11 May 2006

levine, tomasula, ourednik




Ted's discussion of Spuyten Duyvil reminded me about something concerning a change in—or at least addition to—my own reading habits: lately I'm as likely to read by press as by author. I know chances are I can trust a book from, say, Coffee House, Chiasmus, or Wordcraft, and so I'll visit their sites for suggestions if the stack on my nightstand starts dwindling.

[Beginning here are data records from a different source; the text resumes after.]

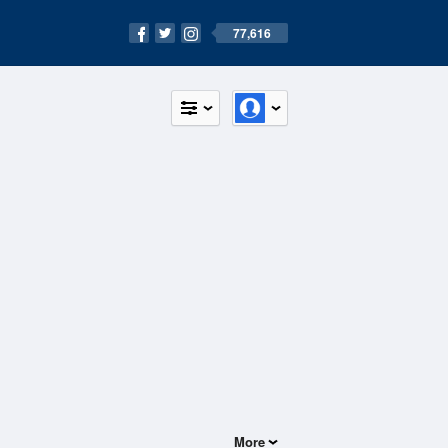
77,616
More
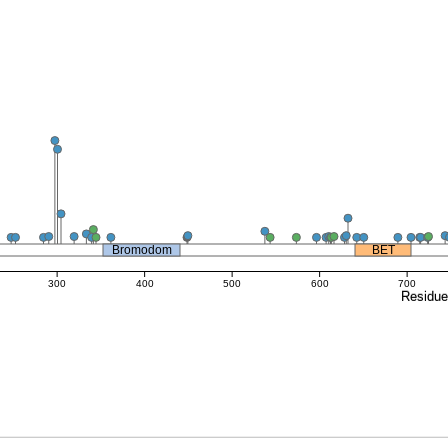
Bromodom
BET
300
400
500
600
700
Residu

Three have delighted me over the last few weeks. First is Stacey Levine's novel Frances Johnson (Clearcut, 2006). It seems an exception to Ted's point about current innovative fiction being in some senses modernism's progeny, although in some strange ways Kafka's ghost does seem to be inhabiting a few of its stairwells. Imagine an episode of Twin Peaks, only on the page, and you'll have some idea of the slightly off-kilter otherness of the world Levine creates . The title character, an eccentric single woman in her late thirties, rides her bike furiously through a Florida town called Munson on whose outskirts a volcano, Sharla, fumes. A strange growth that looks like a cauliflower appears on Frances's thigh. The town doctor longs for a certain kind of chicken-beak oil for a remedy he's working on that will, it seems, cure everything. And when the quirky citizens talk to each other, their diction is as stilted, as vaguely unnerving, as the narrative universe they inhabit. Just as Frances clearly wants nothing so much as to leave Munson behind, Levine clearly wants nothing so much as to gently, ironically disrupt and leave behind the assumptions of realism's predictable plots, characters, and discourse. Why her work hasn't received more attention thus far is beyond me.

Next is Steve Tomasula's ambitious novel The Book of Portraiture (FC2, 2006), which does indeed engage with modernism's investigation of narrative fracture and what postmodern self-proclaimed surfictionist Sukenick once referred to as "the technological reality of the page," although it pushes those investigations much farther than did any modernist who comes to mind, and although its thematics land us a long way from, say, Joyce's or Stein's cornerstones. Tomasula explores nothing less than the history of representation, telling five vaguely interrelated stories—that of a desert nomad discovering the use and abuse of an alphabet; the Renaissance artist Diego de Velàzquez's struggle to rise to power in the Spanish court by means of his paintings; a psychoanalyst delving into, as it were, the x-ray portrait of himself he projects within a female patient; a group of contemporary digital manipulators caught in a complex (and often wonderfully funny) conspiracy (of sorts) in a universe of simulation and mediation; and, finally, a postmodern female artist whose oils are strands of DNA. What, Tomasula's fiction asks, does it mean to re-present "reality"? What is the nature and what are the limits of such an act, as it moves from sand to canvas to screen to inside our very cells? Embracing the idea of the book itself as wildly gorgeous art object, the text evinces colored pages, beautiful sketches, advertisements, photographs, experiments in layout and typography, and much more. One might imagine the whole, given my description, too cerebral by half, but that's far from the case. Several of the passages—one, for instance, involving the possible drowning of a little girl and her father's panicked attempts to locate her on a beach in the Middle East—are emotionally rich and rare. I can't say enough about it.

Finally, there is Patrik Ourednik's extraordinary un-novel Europeana (Dalkey Archive, 2005). Brian Evenson focused on it in a paper on post-genre writing he delivered at the &NOW conference Ted mentioned below. Since I hadn't heard of it before then, I picked it up. An alluringly unusual avant-historiography, Europeana recounts an absurdist's absurd (if all-too-true) history of Europe in a mere 122 pages by limning in childlike paratactic prose a wealth of atrocities, discoveries, movements, goofy facts, and goofier theories, all from a quirky bird's-eye perspective. The opening two sentences are emblematic of what follows: "The Americans who fell in Normandy in 1944 were tall men measuring 173 centimeters on average, and if they were laid head to foot they would measure 38 kilometers. The Germans were tall too, while the tallest of all were the Senegalese fusiliers in the First World War who measured 176 centimeters, and so they were sent into battle on the front lines in order to scare the Germans." Ourednik, a Czech who has lived in France since 1984, has invented a new form: the encyclopedic prose-poem built on painfully funny, painfully accurate non-sequiturs. Read it, read it, read it.

What these novels suggest to me is what's marvelous about alternative presses that bring out alternative prose: a wide variety of experimentalisms working within and against a wide variety of historico-aesthetic continuities and ruptures for a wide variety of reasons.